Insano, forte, inevitável.

Ela não é ninguém! Tank tentou acreditar nisso. Mas era mentira, sabia disso.

E então, como se a confusão dele se encontrasse com a dela, Dállia o olhou.

Os olhos tão vazios que Tank pode se ver dentro deles. Nenhum pedido, nenhuma dor, só o abandono, uma entrega muda de quem já não tem mais o que perder.

E aquele olhar despedaçou a alma do rapaz, não por ela, mas por si mesmo, ele estava lá, dentro daquele buraco escuro, tão sem esperança quanto ela, machucado, se agarrando a irmã como quem se prende a uma missão.

Exatamente igual a um último soldado em uma guerra perdida ainda atira sem nem saber ao certo pelo que está lutando.

Aquela ausência de medo, de esperança, de tudo. Um abismo. Tank quis se atirar com ela naquele precipício.

Ela é só um objeto! Uma boneca que pode ser comprada em qualquer esquina.

O pensamento frio de um homem que acreditava que mulheres como Dállia serviam apenas para satisfazer o corpo.

Um passo. Sentia o desejo correr nas veias, um trovão dentro do peito. Dállia apertou o travesseiro, como quem se segura ao príncipe que a protegeria. Mas não era medo do que ele poderia fazer. Era medo do que ele a fazia sentir.

Vergonha. Desejo. Um nó impossível de desfazer.

— Dança comigo.

A voz dele saiu quase como se fosse uma confissão.

Os olhos castanhos piscaram. Não respondeu. Mas também não se afastou.

Tank se aproximou devagar e tirou o travesseiro das mãos da menina, sorriu quando olhou a própria camisa vestida naquele pedaço de espuma.

Jogou o travesseiro de lado, segurou a cintura da menina com uma mão e apoiou as costas de Dállia com a outra.

A pele estava quente.

Quente demais.

Eles dançaram, não ao ritmo da música, nem olhando o tempo. Apenas os corpos se movendo juntos, os corações batendo forte. Dállia ergueu a cabeça, olhou para ele como se encontrasse o seu lugar no mundo.

Tank a segurou ainda mais firme, mais perto, entrelaçou os dedos aos dela.

— Você é tão pequena

Falou sem pensar, mas então o pensamento se corrompeu.

É só dinheiro. Ela é jovem demais. Isso vai dar errado.
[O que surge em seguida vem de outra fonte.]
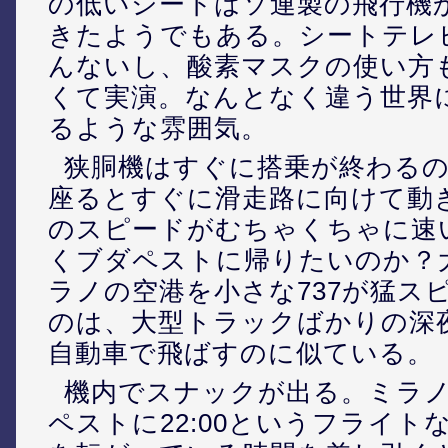
の低いシートはソ連製の飛行機
きたようでもある。シートテレ
んないし、酸素マスクの使い方
くて実演。なんとなく違う世界
るような雰囲気。
狭胴機はすぐに搭乗が終わる
座るとすぐに滑走路に向けて動
のスピードがむちゃくちゃに速
くブダペストに帰りたいのか？
ラノの空港を小さな737が猛ス
のは、大型トラックばかりの深
自動車で飛ばすのに似ている。
機内でスナックが出る。ミラノを
ペストに22:00というフライト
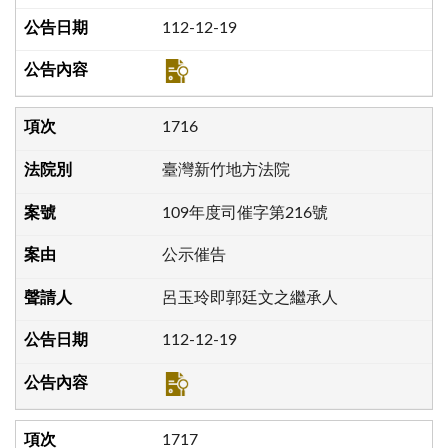
112-12-19
1716
臺灣新竹地方法院
109年度司催字第216號
公示催告
呂玉玲即郭廷文之繼承人
112-12-19
1717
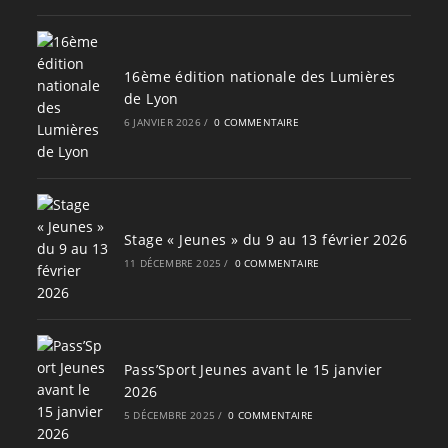
16ème édition nationale des Lumières
de Lyon
6 JANVIER 2026
/
0 COMMENTAIRE
Stage « Jeunes » du 9 au 13 février 2026
11 DÉCEMBRE 2025
/
0 COMMENTAIRE
Pass’Sport Jeunes avant le 15 janvier
2026
5 DÉCEMBRE 2025
/
0 COMMENTAIRE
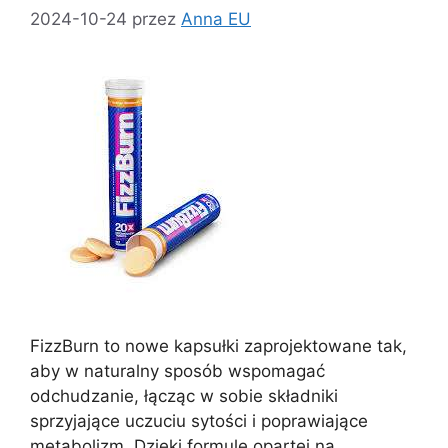
2024-10-24
przez
Anna EU
FizzBurn to nowe kapsułki zaprojektowane tak,
aby w naturalny sposób wspomagać
odchudzanie, łącząc w sobie składniki
sprzyjające uczuciu sytości i poprawiające
metabolizm. Dzięki formule opartej na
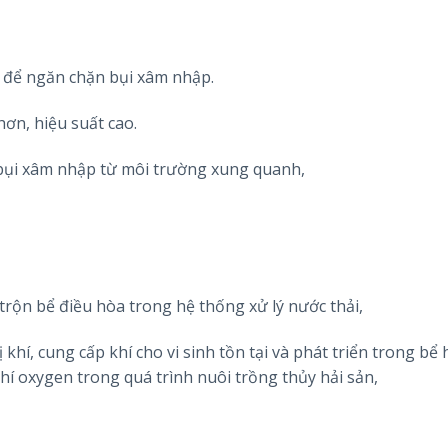
t để ngăn chặn bụi xâm nhập.
hơn, hiệu suất cao.
 bụi xâm nhập từ môi trường xung quanh,
ộn bể điều hòa trong hệ thống xử lý nước thải,
hí, cung cấp khí cho vi sinh tồn tại và phát triển trong bể h
hí oxygen trong quá trình nuôi trồng thủy hải sản,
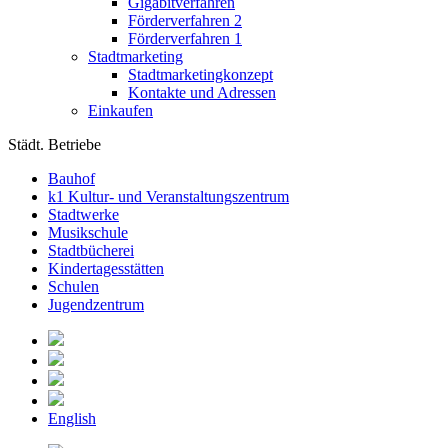
Gigabitverfahren
Förderverfahren 2
Förderverfahren 1
Stadtmarketing
Stadtmarketingkonzept
Kontakte und Adressen
Einkaufen
Städt. Betriebe
Bauhof
k1 Kultur- und Veranstaltungszentrum
Stadtwerke
Musikschule
Stadtbücherei
Kindertagesstätten
Schulen
Jugendzentrum
English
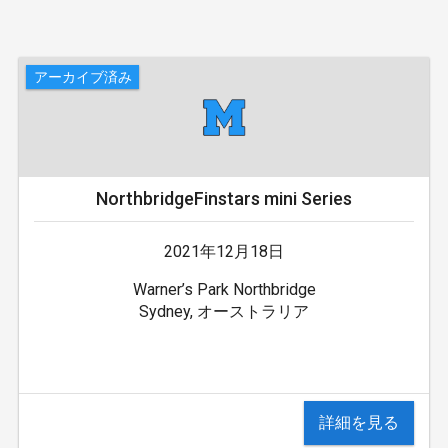
アーカイブ済み
NorthbridgeFinstars mini Series
2021年12月18日
Warner’s Park Northbridge
Sydney, オーストラリア
詳細を見る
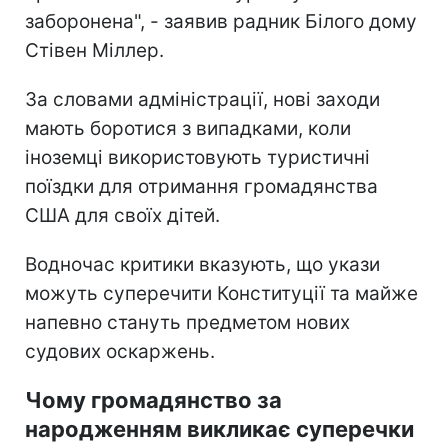
заборонена", - заявив радник Білого дому
Стівен Міллер.
За словами адміністрації, нові заходи
мають боротися з випадками, коли
іноземці використовують туристичні
поїздки для отримання громадянства
США для своїх дітей.
Водночас критики вказують, що укази
можуть суперечити Конституції та майже
напевно стануть предметом нових
судових оскаржень.
Чому громадянство за
народженням викликає суперечки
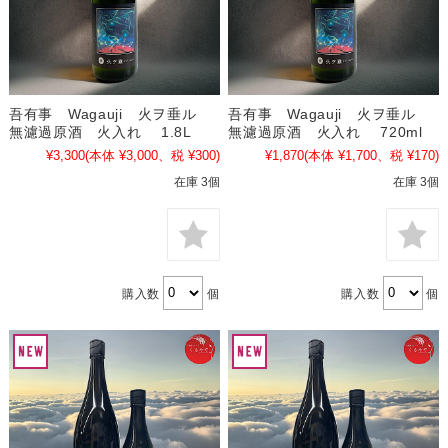
吾有事 Wagauji 火ヲ垂ル
吾有事 Wagauji 火ヲ垂ル
無濾過原酒 火入れ 1.8L
無濾過原酒 火入れ 720ml
¥3,300
(本体 ¥3,000、税 ¥300)
¥1,870
(本体 ¥1,700、税 ¥170)
在庫 3個
在庫 3個
購入数
個
購入数
個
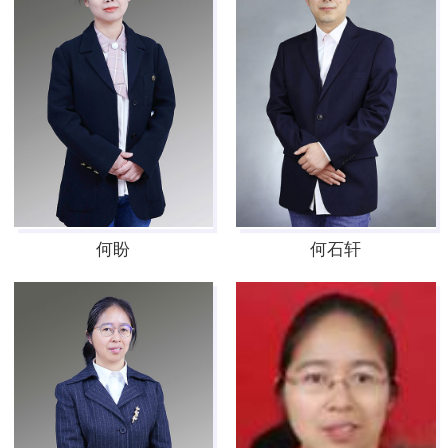
何盼
何石轩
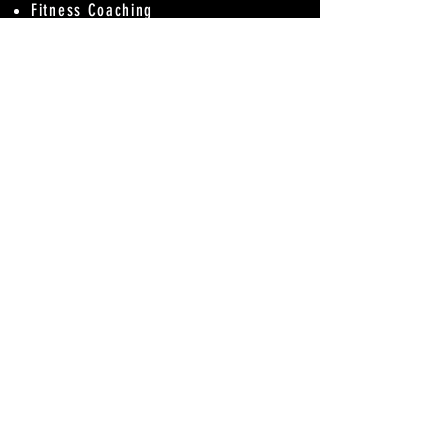
Fitness Coaching
Conditioning Coaching
All this on a A-Pro Licensed Level.
Our training is hard but also with
a lot of fun.
And through permanent checks of
the body condition, we can be
100% that we don't push too hard.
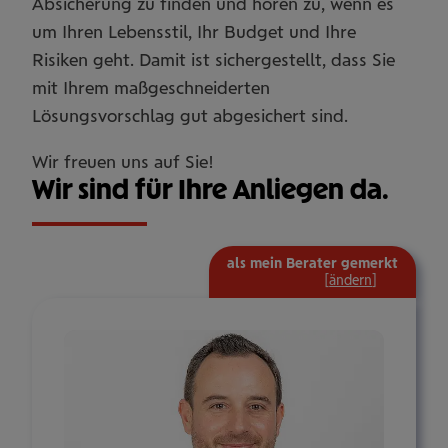
Absicherung zu finden und hören zu, wenn es
um Ihren Lebensstil, Ihr Budget und Ihre
Risiken geht. Damit ist sichergestellt, dass Sie
mit Ihrem maßgeschneiderten
Lösungsvorschlag gut abgesichert sind.
Wir freuen uns auf Sie!
Wir sind für Ihre Anliegen da.
als mein Berater gemerkt
mehr
[
ändern
]
Informat
ein-/aus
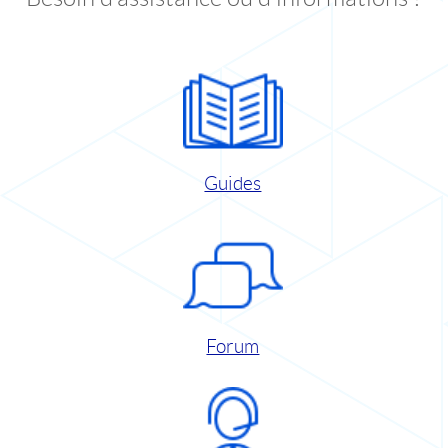
Guides
Forum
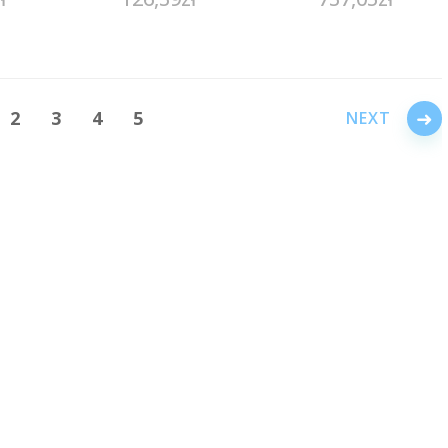
MSP
→
2
3
4
5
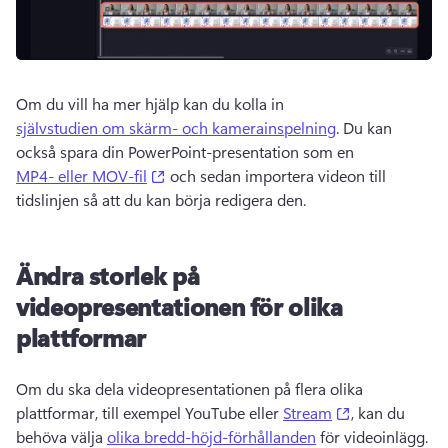
Om du vill ha mer hjälp kan du kolla in 
självstudien om skärm- och kamerainspelning
. Du kan 
också spara din PowerPoint-presentation som en 
(opens in a new tab)
MP4- eller MOV-fil
 och sedan importera videon till 
tidslinjen så att du kan börja redigera den. 
Ändra storlek på
videopresentationen för olika
plattformar
Om du ska dela videopresentationen på flera olika 
(opens in a n
plattformar, till exempel YouTube eller 
Stream
, kan du 
behöva välja 
olika bredd-höjd-förhållanden
 för videoinlägg.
Ela é linda.

O desejo e a culpa lutavam dentro dele como dois lobos famintos, mas o corpo já tinha escolhido, o coração foi tomado, a alma entregue.

Subiu pela curva delicada das costas dela, até tocar o rosto delicado. Ela era tão jovem.

Mas estava quebrada. Tanto quanto ele.

A única diferença era que ela ainda era capaz de sonhar, de se entregar a fantasia, assim como estava fazendo antes do sonho se tornar realidade.

Dállia teve sua valsa, a primeira na vida, e seu par tinha sido o filho de Russo, mesmo que só na mente dela, a menina havia girado por aquele quarto se sentindo uma princesa nos braços do seu par.

Agora que Tank havia tomado o lugar do travesseiro, tudo tinha mudado.

Para ela, um presente. Para ele, um erro sem volta.

— Você ama o meu pai?

Não sabia por que queria perguntar. Mas queria.

Então ela o calou. Não com respostas. Mas com um pedido.

— Me beija?

Um pedido doce e assustado.

Tank precisou respirar mais fundo.

Passou o polegar pelos lábios de Dállia. Se abaixou devagar. Até as bocas se encontrarem.

Os braços se fecharam ao redor do corpo dela. O desejo e a culpa sussurravam. Mas, nada mais importava.

Dállia gemeu contra ele, o corpo pequeno se moldando ao seu. O nome dele escapou dos lábios pequenos.

O cheiro doce fez Tank esquecer de tudo.

E ali, naquela dança sem música, naquele espaço entre o pecado e a redenção, não havia mais certo ou errado.

Só desejo. Só necessidade. Só o agora.